Work to be completed: Restate the data exactly as given and keep the pictures out.

Dataset:
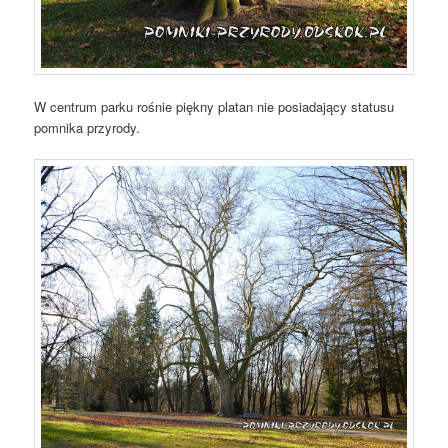
W centrum parku rośnie piękny platan nie posiadający statusu
pomnika przyrody.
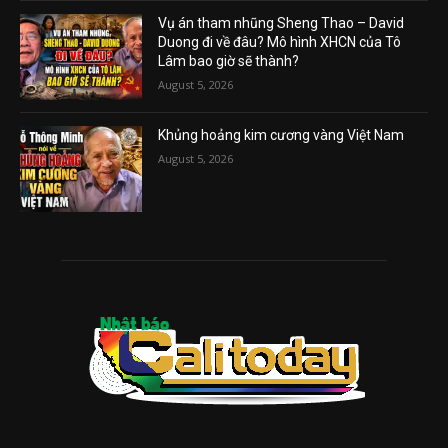
Vụ án tham nhũng Sheng Thao – David
Duong đi về đâu? Mô hình XHCN của Tô
Lâm bao giờ sẽ thành?
August 5, 2026
Khủng hoảng kim cương vàng Việt Nam
August 5, 2026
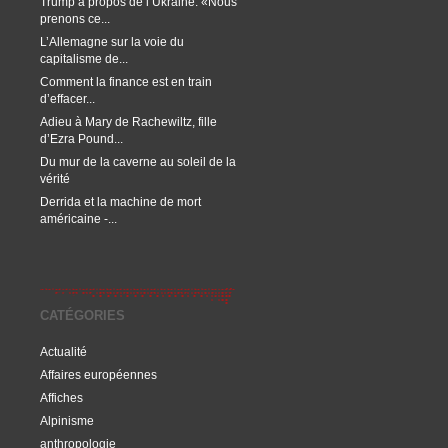
Trump à propos de l’Ukraine: «Nous
prenons ce...
L’Allemagne sur la voie du
capitalisme de...
Comment la finance est en train
d’effacer...
Adieu à Mary de Rachewiltz, fille
d’Ezra Pound...
Du mur de la caverne au soleil de la
vérité
Derrida et la machine de mort
américaine -...
CATÉGORIES
Actualité
Affaires européennes
Affiches
Alpinisme
anthropologie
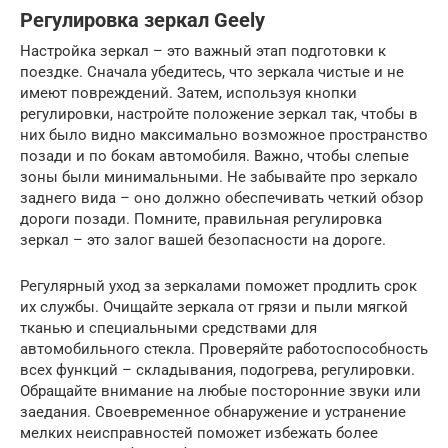
Регулировка зеркал Geely
Настройка зеркал – это важный этап подготовки к
поездке. Сначала убедитесь, что зеркала чистые и не
имеют повреждений. Затем, используя кнопки
регулировки, настройте положение зеркал так, чтобы в
них было видно максимально возможное пространство
позади и по бокам автомобиля. Важно, чтобы слепые
зоны были минимальными. Не забывайте про зеркало
заднего вида – оно должно обеспечивать четкий обзор
дороги позади. Помните, правильная регулировка
зеркал – это залог вашей безопасности на дороге.
Регулярный уход за зеркалами поможет продлить срок
их службы. Очищайте зеркала от грязи и пыли мягкой
тканью и специальными средствами для
автомобильного стекла. Проверяйте работоспособность
всех функций – складывания, подогрева, регулировки.
Обращайте внимание на любые посторонние звуки или
заедания. Своевременное обнаружение и устранение
мелких неисправностей поможет избежать более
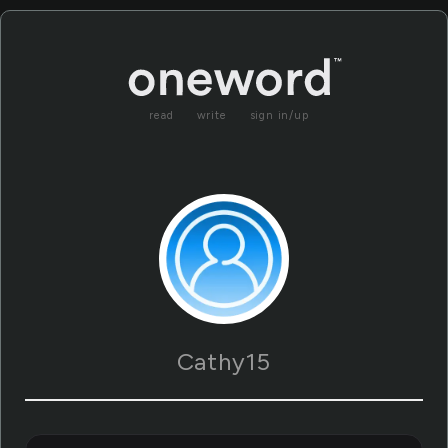
read
write
sign in/up
Cathy15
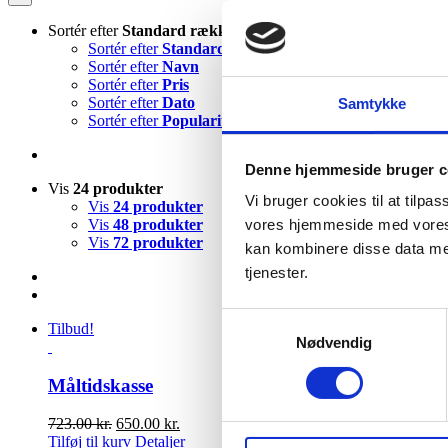
Sortér efter
Standard rækkefølge
Sortér efter
Standard rækkefølge
Sortér efter
Navn
Sortér efter
Pris
Sortér efter
Dato
Samtykke
Sortér efter
Popularitet
Denne hjemmeside bruger c
Vis
24 produkter
Vi bruger cookies til at tilpa
Vis
24 produkter
Vis
48 produkter
vores hjemmeside med vores 
Vis
72 produkter
kan kombinere disse data med
tjenester.
Samtykkevalg
Tilbud!
Nødvendig
Måltidskasse
Den
Den
723.00
kr.
650.00
kr.
oprindelige
aktuelle
Tilføj til kurv
Detaljer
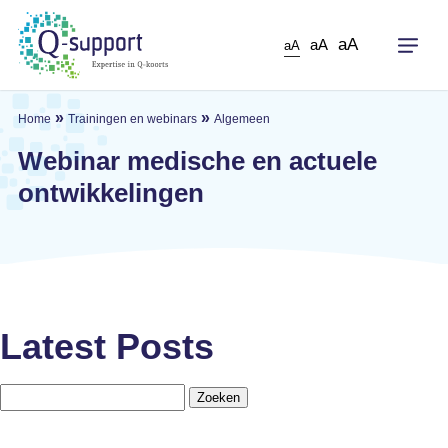
Skip
to
aA
aA
aA
main
content
»
»
Home
Trainingen en webinars
Algemeen
Webinar medische en actuele
ontwikkelingen
Latest Posts
Zoeken
naar:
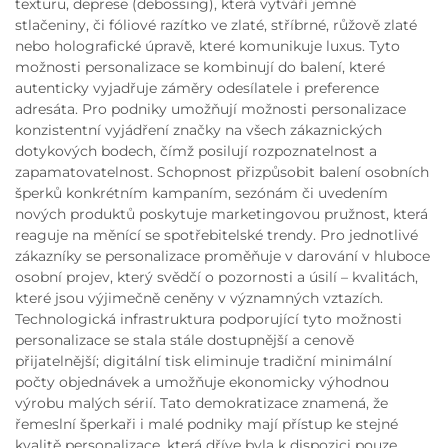
texturu, deprese (debossing), která vytváří jemné
stlačeniny, či fóliové razítko ve zlaté, stříbrné, růžově zlaté
nebo holografické úpravě, které komunikuje luxus. Tyto
možnosti personalizace se kombinují do balení, které
autenticky vyjadřuje záměry odesílatele i preference
adresáta. Pro podniky umožňují možnosti personalizace
konzistentní vyjádření značky na všech zákaznických
dotykových bodech, čímž posilují rozpoznatelnost a
zapamatovatelnost. Schopnost přizpůsobit balení osobních
šperků konkrétním kampaním, sezónám či uvedením
nových produktů poskytuje marketingovou pružnost, která
reaguje na měnící se spotřebitelské trendy. Pro jednotlivé
zákazníky se personalizace proměňuje v darování v hluboce
osobní projev, který svědčí o pozornosti a úsilí – kvalitách,
které jsou výjimečně ceněny v významných vztazích.
Technologická infrastruktura podporující tyto možnosti
personalizace se stala stále dostupnější a cenově
přijatelnější; digitální tisk eliminuje tradiční minimální
počty objednávek a umožňuje ekonomicky výhodnou
výrobu malých sérií. Tato demokratizace znamená, že
řemeslní šperkaři i malé podniky mají přístup ke stejné
kvalitě personalizace, která dříve byla k dispozici pouze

Answer space:
W centrum parku rośnie piękny platan nie posiadający statusu
pomnika przyrody.
Vụ án tham nhũng Sheng Thao – David
Duong đi về đâu? Mô hình XHCN của Tô
Lâm bao giờ sẽ thành?
August 5, 2026
Khủng hoảng kim cương vàng Việt Nam
August 5, 2026
Trump à propos de l’Ukraine: «Nous
prenons ce...
L’Allemagne sur la voie du
capitalisme de...
Comment la finance est en train
d’effacer...
Adieu à Mary de Rachewiltz, fille
d’Ezra Pound...
Du mur de la caverne au soleil de la
vérité
Derrida et la machine de mort
américaine -...
CATÉGORIES
Actualité
Affaires européennes
Affiches
Alpinisme
anthropologie
Регулировка зеркал Geely
Настройка зеркал – это важный этап подготовки к
поездке. Сначала убедитесь, что зеркала чистые и не
имеют повреждений. Затем, используя кнопки
регулировки, настройте положение зеркал так, чтобы в
них было видно максимально возможное пространство
позади и по бокам автомобиля. Важно, чтобы слепые
зоны были минимальными. Не забывайте про зеркало
заднего вида – оно должно обеспечивать четкий обзор
дороги позади. Помните, правильная регулировка
зеркал – это залог вашей безопасности на дороге.
Регулярный уход за зеркалами поможет продлить срок
их службы. Очищайте зеркала от грязи и пыли мягкой
тканью и специальными средствами для
автомобильного стекла. Проверяйте работоспособность
всех функций – складывания, подогрева, регулировки.
Обращайте внимание на любые посторонние звуки или
заедания. Своевременное обнаружение и устранение
мелких неисправностей поможет избежать более
read
write
sign in/up
Cathy15
Sortér efter
Standard rækkefølge
Sortér efter
Standard rækkefølge
Sortér efter
Navn
Sortér efter
Pris
Sortér efter
Dato
Samtykke
Sortér efter
Popularitet
Denne hjemmeside bruger c
Vis
24 produkter
Vi bruger cookies til at tilpa
Vis
24 produkter
Vis
48 produkter
vores hjemmeside med vores 
Vis
72 produkter
kan kombinere disse data med
tjenester.
Samtykkevalg
Tilbud!
Nødvendig
Måltidskasse
Den
Den
723.00
kr.
650.00
kr.
oprindelige
aktuelle
Tilføj til kurv
Detaljer
Skip
to
aA
aA
aA
main
content
»
»
Home
Trainingen en webinars
Algemeen
Webinar medische en actuele
ontwikkelingen
Latest Posts
Zoeken
naar:
texturu, deprese (debossing), která vytváří jemné
stlačeniny, či fóliové razítko ve zlaté, stříbrné, růžově zlaté
nebo holografické úpravě, které komunikuje luxus. Tyto
možnosti personalizace se kombinují do balení, které
autenticky vyjadřuje záměry odesílatele i preference
adresáta. Pro podniky umožňují možnosti personalizace
konzistentní vyjádření značky na všech zákaznických
dotykových bodech, čímž posilují rozpoznatelnost a
zapamatovatelnost. Schopnost přizpůsobit balení osobních
šperků konkrétním kampaním, sezónám či uvedením
nových produktů poskytuje marketingovou pružnost, která
reaguje na měnící se spotřebitelské trendy. Pro jednotlivé
zákazníky se personalizace proměňuje v darování v hluboce
osobní projev, který svědčí o pozornosti a úsilí – kvalitách,
které jsou výjimečně ceněny v významných vztazích.
Technologická infrastruktura podporující tyto možnosti
personalizace se stala stále dostupnější a cenově
přijatelnější; digitální tisk eliminuje tradiční minimální
počty objednávek a umožňuje ekonomicky výhodnou
výrobu malých sérií. Tato demokratizace znamená, že
řemeslní šperkaři i malé podniky mají přístup ke stejné
kvalitě personalizace, která dříve byla k dispozici pouze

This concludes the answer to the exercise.